◆ Problem requirements:
Set down, in full, every record in the block.

◆ Records shown:

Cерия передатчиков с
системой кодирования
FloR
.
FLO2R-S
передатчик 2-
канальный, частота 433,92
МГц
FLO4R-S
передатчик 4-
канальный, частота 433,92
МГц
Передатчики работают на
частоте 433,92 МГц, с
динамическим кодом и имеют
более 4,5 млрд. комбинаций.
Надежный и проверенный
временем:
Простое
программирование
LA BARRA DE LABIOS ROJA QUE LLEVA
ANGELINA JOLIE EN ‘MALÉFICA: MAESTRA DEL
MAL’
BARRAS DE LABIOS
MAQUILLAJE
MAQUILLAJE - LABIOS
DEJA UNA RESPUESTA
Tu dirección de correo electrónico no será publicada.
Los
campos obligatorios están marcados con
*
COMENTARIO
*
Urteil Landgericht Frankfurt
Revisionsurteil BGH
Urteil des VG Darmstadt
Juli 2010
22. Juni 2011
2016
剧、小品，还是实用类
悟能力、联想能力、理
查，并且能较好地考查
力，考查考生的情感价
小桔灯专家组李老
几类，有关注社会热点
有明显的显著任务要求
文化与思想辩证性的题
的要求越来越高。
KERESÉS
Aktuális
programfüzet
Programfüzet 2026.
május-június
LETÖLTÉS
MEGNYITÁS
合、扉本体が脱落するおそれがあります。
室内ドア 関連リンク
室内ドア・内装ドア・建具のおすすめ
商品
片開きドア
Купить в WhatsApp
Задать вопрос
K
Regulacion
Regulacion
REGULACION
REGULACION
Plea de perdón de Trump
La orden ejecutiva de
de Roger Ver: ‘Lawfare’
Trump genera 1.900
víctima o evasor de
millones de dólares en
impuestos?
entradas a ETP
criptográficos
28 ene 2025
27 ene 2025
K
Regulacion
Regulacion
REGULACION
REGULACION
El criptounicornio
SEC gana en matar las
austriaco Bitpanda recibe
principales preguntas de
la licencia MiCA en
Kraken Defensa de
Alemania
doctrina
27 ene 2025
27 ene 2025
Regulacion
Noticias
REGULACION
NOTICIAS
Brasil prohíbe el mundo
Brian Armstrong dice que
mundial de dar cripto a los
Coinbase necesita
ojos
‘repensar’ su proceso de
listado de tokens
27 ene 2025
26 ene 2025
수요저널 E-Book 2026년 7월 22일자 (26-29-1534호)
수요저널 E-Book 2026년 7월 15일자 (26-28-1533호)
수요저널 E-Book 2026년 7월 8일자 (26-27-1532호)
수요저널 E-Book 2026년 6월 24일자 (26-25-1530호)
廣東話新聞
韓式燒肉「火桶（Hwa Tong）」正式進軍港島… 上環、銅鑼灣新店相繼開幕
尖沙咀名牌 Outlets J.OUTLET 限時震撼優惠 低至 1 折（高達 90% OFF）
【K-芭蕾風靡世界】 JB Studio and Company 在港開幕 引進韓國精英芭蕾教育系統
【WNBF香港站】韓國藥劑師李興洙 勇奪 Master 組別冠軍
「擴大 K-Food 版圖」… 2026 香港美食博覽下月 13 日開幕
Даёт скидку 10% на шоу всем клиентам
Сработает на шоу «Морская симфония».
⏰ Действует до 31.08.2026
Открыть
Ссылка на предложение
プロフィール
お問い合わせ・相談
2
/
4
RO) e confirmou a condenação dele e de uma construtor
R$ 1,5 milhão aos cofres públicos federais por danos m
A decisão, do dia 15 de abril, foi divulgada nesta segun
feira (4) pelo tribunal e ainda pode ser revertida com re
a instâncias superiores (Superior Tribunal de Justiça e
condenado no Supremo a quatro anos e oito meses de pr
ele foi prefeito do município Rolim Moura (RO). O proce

◆ Result:
Cерия передатчиков с
системой кодирования
FloR
.
FLO2R-S
передатчик 2-
канальный, частота 433,92
МГц
FLO4R-S
передатчик 4-
канальный, частота 433,92
МГц
Передатчики работают на
частоте 433,92 МГц, с
динамическим кодом и имеют
более 4,5 млрд. комбинаций.
Надежный и проверенный
временем:
Простое
программирование
LA BARRA DE LABIOS ROJA QUE LLEVA
ANGELINA JOLIE EN ‘MALÉFICA: MAESTRA DEL
MAL’
BARRAS DE LABIOS
MAQUILLAJE
MAQUILLAJE - LABIOS
DEJA UNA RESPUESTA
Tu dirección de correo electrónico no será publicada.
Los
campos obligatorios están marcados con
*
COMENTARIO
*
Urteil Landgericht Frankfurt
Revisionsurteil BGH
Urteil des VG Darmstadt
Juli 2010
22. Juni 2011
2016
剧、小品，还是实用类
悟能力、联想能力、理
查，并且能较好地考查
力，考查考生的情感价
小桔灯专家组李老
几类，有关注社会热点
有明显的显著任务要求
文化与思想辩证性的题
的要求越来越高。
KERESÉS
Aktuális
programfüzet
Programfüzet 2026.
május-június
LETÖLTÉS
MEGNYITÁS
合、扉本体が脱落するおそれがあります。
室内ドア 関連リンク
室内ドア・内装ドア・建具のおすすめ
商品
片開きドア
Купить в WhatsApp
Задать вопрос
K
Regulacion
Regulacion
REGULACION
REGULACION
Plea de perdón de Trump
La orden ejecutiva de
de Roger Ver: ‘Lawfare’
Trump genera 1.900
víctima o evasor de
millones de dólares en
impuestos?
entradas a ETP
criptográficos
28 ene 2025
27 ene 2025
K
Regulacion
Regulacion
REGULACION
REGULACION
El criptounicornio
SEC gana en matar las
austriaco Bitpanda recibe
principales preguntas de
la licencia MiCA en
Kraken Defensa de
Alemania
doctrina
27 ene 2025
27 ene 2025
Regulacion
Noticias
REGULACION
NOTICIAS
Brasil prohíbe el mundo
Brian Armstrong dice que
mundial de dar cripto a los
Coinbase necesita
ojos
‘repensar’ su proceso de
listado de tokens
27 ene 2025
26 ene 2025
수요저널 E-Book 2026년 7월 22일자 (26-29-1534호)
수요저널 E-Book 2026년 7월 15일자 (26-28-1533호)
수요저널 E-Book 2026년 7월 8일자 (26-27-1532호)
수요저널 E-Book 2026년 6월 24일자 (26-25-1530호)
廣東話新聞
韓式燒肉「火桶（Hwa Tong）」正式進軍港島… 上環、銅鑼灣新店相繼開幕
尖沙咀名牌 Outlets J.OUTLET 限時震撼優惠 低至 1 折（高達 90% OFF）
【K-芭蕾風靡世界】 JB Studio and Company 在港開幕 引進韓國精英芭蕾教育系統
【WNBF香港站】韓國藥劑師李興洙 勇奪 Master 組別冠軍
「擴大 K-Food 版圖」… 2026 香港美食博覽下月 13 日開幕
Даёт скидку 10% на шоу всем клиентам
Сработает на шоу «Морская симфония».
⏰ Действует до 31.08.2026
Открыть
Ссылка на предложение
プロフィール
お問い合わせ・相談
2
/
4
RO) e confirmou a condenação dele e de uma construtor
R$ 1,5 milhão aos cofres públicos federais por danos m
A decisão, do dia 15 de abril, foi divulgada nesta segun
feira (4) pelo tribunal e ainda pode ser revertida com re
a instâncias superiores (Superior Tribunal de Justiça e
condenado no Supremo a quatro anos e oito meses de pr
ele foi prefeito do município Rolim Moura (RO). O proce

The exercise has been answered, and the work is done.